TASK. An exact copy is needed of the lines in the entries below from the line with "Contacter le vendeur" up to and including the line with "Спостереження за горбатими китами зосереджене", and of nothing else. Leave the pictures out.

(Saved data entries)
+++++

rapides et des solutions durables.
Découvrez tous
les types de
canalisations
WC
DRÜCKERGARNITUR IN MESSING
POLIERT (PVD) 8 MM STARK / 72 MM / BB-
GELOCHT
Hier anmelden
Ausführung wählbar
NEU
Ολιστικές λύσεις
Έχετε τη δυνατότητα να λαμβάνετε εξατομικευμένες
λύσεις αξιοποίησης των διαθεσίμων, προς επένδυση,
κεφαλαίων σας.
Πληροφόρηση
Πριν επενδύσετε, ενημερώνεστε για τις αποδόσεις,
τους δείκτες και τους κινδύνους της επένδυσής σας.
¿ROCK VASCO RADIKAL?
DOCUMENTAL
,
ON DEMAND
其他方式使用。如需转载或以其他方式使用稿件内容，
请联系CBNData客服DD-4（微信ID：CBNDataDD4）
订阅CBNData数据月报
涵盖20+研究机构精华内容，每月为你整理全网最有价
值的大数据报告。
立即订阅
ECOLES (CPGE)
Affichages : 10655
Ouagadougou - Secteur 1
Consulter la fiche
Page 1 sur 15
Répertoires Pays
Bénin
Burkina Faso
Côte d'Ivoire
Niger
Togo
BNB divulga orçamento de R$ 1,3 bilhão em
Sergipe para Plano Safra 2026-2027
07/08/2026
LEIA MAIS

+++++

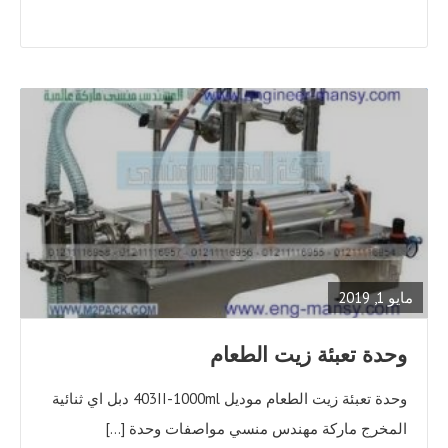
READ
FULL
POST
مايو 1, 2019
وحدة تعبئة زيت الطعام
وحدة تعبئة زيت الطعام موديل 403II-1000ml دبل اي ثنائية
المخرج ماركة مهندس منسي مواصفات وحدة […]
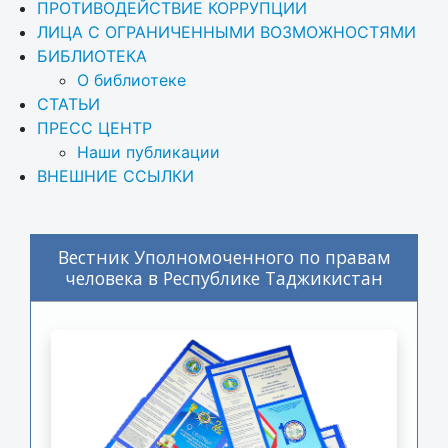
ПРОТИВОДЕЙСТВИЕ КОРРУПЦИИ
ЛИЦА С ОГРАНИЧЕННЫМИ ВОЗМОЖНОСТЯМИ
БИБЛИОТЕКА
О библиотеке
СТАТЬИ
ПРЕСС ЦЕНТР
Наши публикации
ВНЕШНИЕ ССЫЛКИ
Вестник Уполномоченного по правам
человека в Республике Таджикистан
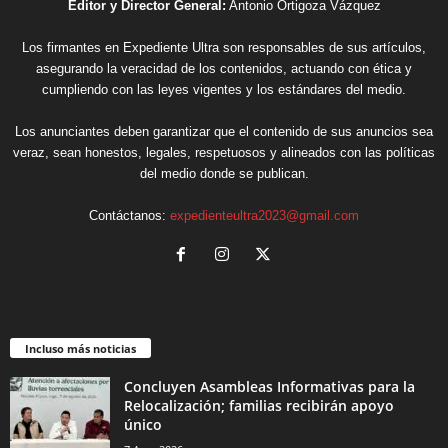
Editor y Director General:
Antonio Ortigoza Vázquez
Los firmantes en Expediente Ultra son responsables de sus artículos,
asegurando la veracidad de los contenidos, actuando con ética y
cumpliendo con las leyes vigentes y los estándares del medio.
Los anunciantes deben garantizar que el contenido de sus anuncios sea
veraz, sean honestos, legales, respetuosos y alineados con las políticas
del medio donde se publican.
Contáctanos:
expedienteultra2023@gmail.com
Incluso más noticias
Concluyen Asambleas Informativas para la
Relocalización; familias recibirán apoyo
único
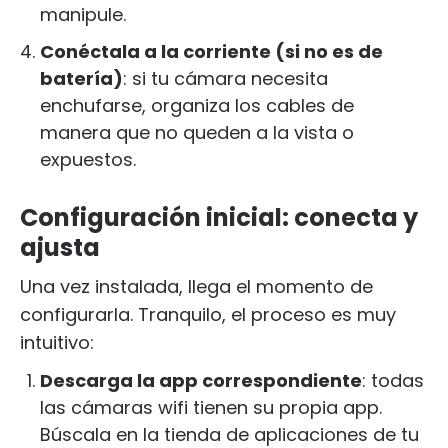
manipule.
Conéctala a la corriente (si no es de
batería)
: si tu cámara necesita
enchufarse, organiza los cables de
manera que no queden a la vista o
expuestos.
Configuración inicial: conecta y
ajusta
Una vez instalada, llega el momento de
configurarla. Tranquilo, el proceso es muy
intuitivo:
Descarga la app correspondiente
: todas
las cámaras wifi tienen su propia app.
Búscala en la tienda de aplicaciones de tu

+++++

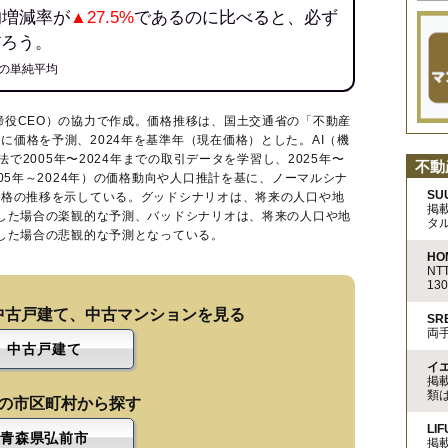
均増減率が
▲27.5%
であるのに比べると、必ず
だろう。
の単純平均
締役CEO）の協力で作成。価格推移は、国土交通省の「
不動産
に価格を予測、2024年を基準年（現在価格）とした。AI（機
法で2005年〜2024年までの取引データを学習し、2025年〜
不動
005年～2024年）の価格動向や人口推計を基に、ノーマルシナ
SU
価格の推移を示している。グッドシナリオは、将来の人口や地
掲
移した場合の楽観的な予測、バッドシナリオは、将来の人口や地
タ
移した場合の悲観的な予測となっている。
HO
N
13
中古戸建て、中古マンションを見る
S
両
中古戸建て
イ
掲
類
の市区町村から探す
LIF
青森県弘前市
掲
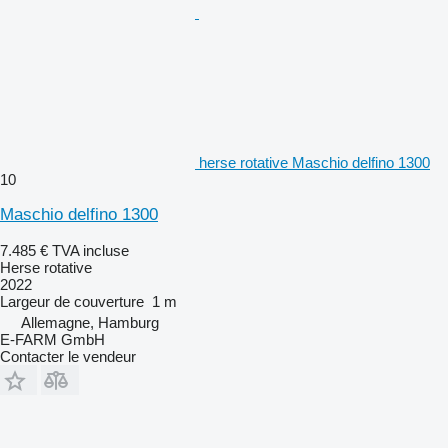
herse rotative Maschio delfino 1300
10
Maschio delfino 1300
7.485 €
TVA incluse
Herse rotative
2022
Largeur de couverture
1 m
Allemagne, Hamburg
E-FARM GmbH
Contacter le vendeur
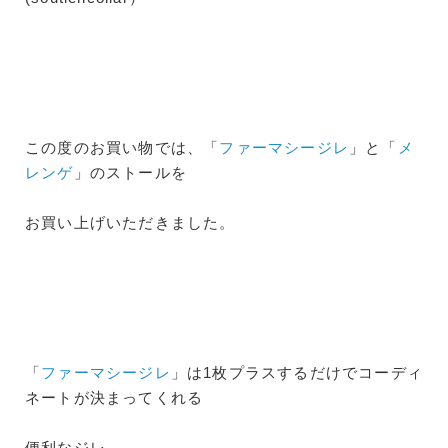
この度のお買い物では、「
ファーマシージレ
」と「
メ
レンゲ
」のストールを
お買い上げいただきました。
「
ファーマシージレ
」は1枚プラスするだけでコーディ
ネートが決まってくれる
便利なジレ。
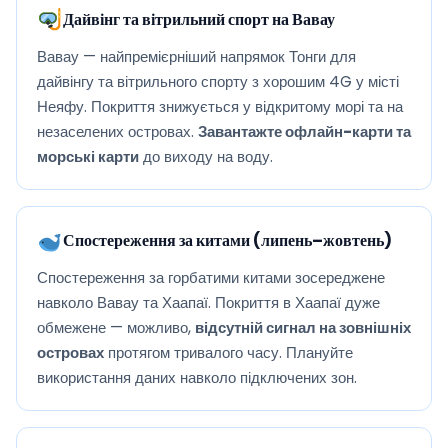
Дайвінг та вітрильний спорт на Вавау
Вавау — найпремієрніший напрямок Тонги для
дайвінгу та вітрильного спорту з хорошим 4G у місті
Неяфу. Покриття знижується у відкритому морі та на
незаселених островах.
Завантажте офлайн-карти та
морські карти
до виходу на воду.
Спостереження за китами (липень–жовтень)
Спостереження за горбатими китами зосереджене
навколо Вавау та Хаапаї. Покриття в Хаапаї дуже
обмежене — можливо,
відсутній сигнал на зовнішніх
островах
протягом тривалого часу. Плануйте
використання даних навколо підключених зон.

+++++

EXERCISE ANSWER.
Contacter le vendeur
この度のお買い物では、「
ファーマシージレ
」と「
メ
レンゲ
」のストールを
お買い上げいただきました。
「
ファーマシージレ
」は1枚プラスするだけでコーディ
ネートが決まってくれる
便利なジレ。
Дайвінг та вітрильний спорт на Вавау
Вавау — найпремієрніший напрямок Тонги для
дайвінгу та вітрильного спорту з хорошим 4G у місті
Неяфу. Покриття знижується у відкритому морі та на
незаселених островах.
Завантажте офлайн-карти та
морські карти
до виходу на воду.
Спостереження за китами (липень–жовтень)
Спостереження за горбатими китами зосереджене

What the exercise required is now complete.